Wishing you happiness and health today and every day! Best wishes in the coming year.


----------



## PrincessFiona60 (Oct 4, 2017)

Happy Birthday LP!!!


----------



## LPBeier (Oct 4, 2017)

Thanks you PF and CG! I am still 5 minutes younger here but where you both are I am my new age! 

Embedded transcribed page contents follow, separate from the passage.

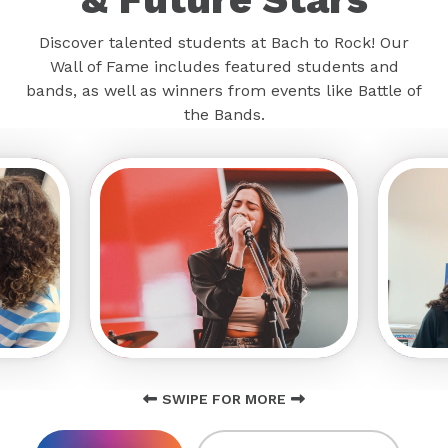
Discover talented students at Bach to Rock! Our
Wall of Fame includes featured students and
bands, as well as winners from events like Battle of
the Bands.
SWIPE FOR MORE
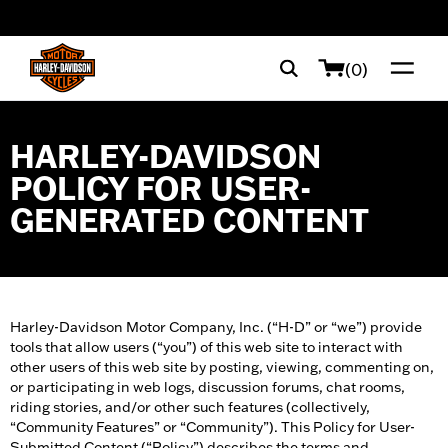
web accessibility
(0)
HARLEY-DAVIDSON
POLICY FOR USER-
GENERATED CONTENT
Harley-Davidson Motor Company, Inc. (“H-D” or “we”) provide
tools that allow users (“you”) of this web site to interact with
other users of this web site by posting, viewing, commenting on,
or participating in web logs, discussion forums, chat rooms,
riding stories, and/or other such features (collectively,
“Community Features” or “Community”). This Policy for User-
Submitted Content (“Policy”) describes the terms and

CG I love the purple butterfly - two of my favourite things in one!


----------



## Andy M. (Oct 4, 2017)

Happy Birthday!


----------



## GotGarlic (Oct 4, 2017)

Have a wonderful birthday, LP!


----------



## Josie1945 (Oct 4, 2017)

Happy Birthday LP


Josie


----------



## Dawgluver (Oct 4, 2017)

Happy Birthday, LP!!


----------



## bethzaring (Oct 4, 2017)

The happiest of Birthdays to you  LP!!


----------



## Kaneohegirlinaz (Oct 4, 2017)

Hauoli la hanau Lydia!!


----------



## medtran49 (Oct 4, 2017)

Happy Birthday LP!


----------



## Whiskadoodle (Oct 4, 2017)

A most happy birthday to you.


----------



## LPBeier (Oct 5, 2017)

Thank you, everyone! I had a very special day. I wasn't sure what to expect as it has only been a week since we lost Violet; however, I felt her with me as I do every day.

I went for coffee with a new friend I met at the dog park and her adorable labradoodle, Wilson. I used my walker for the first time past the park and I realize there is a whole big world out there. I can finally see the walker as aid rather than a sign I am old and crippled.

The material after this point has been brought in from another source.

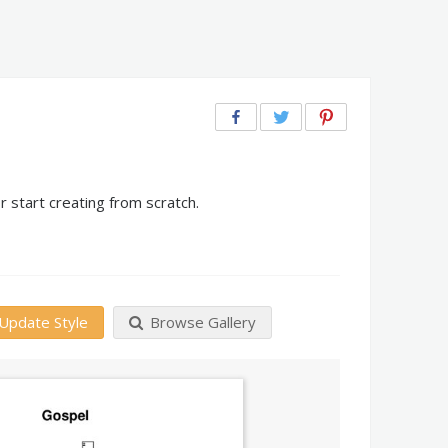
 start creating from scratch.
Update Style
Browse Gallery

Then TB took me to the restaurant of my choice which is a local fish and chips place very close to home. 

Then we went home to enjoy some of the beautiful fruit flan he got as my birthday cake. A perfect choice!


----------



## Uncle Bob (Oct 5, 2017)

Dog-gone US Mail. I just got my invitation today!!! 
Sorry I didn't make the party!! Hope you had a great burfday Miss Laurie!


----------



## msmofet (Oct 5, 2017)

Happy Birthday LP!


----------



## Cheryl J (Oct 5, 2017)

Happy birthday, LP!!


----------



## LPBeier (Oct 6, 2017)

Uncle Bob said:


> Dog-gone US Mail. I just got my invitation today!!!
> Sorry I didn't make the party!! Hope you had a great burfday Miss Laurie!



Uncle Bob, you have a standing invitation so you can drop in anytime! - I saved a plate of peppermints for you by the way!


----------



## buckytom (Oct 6, 2017)

Happy belated Birthday, Lydia!


----------



## Uncle Bob (Oct 6, 2017)

LPBeier said:


> Uncle Bob, you have a standing invitation so you can drop in anytime! - I saved a plate of peppermints for you by the way!



Oh yum, yum!! I will forever think of you when I think of peppermints!
(((((((Miss Laurie)))))))


----------



## tinlizzie (Oct 7, 2017)

Best wishes for a happy year ahead, LP.


----------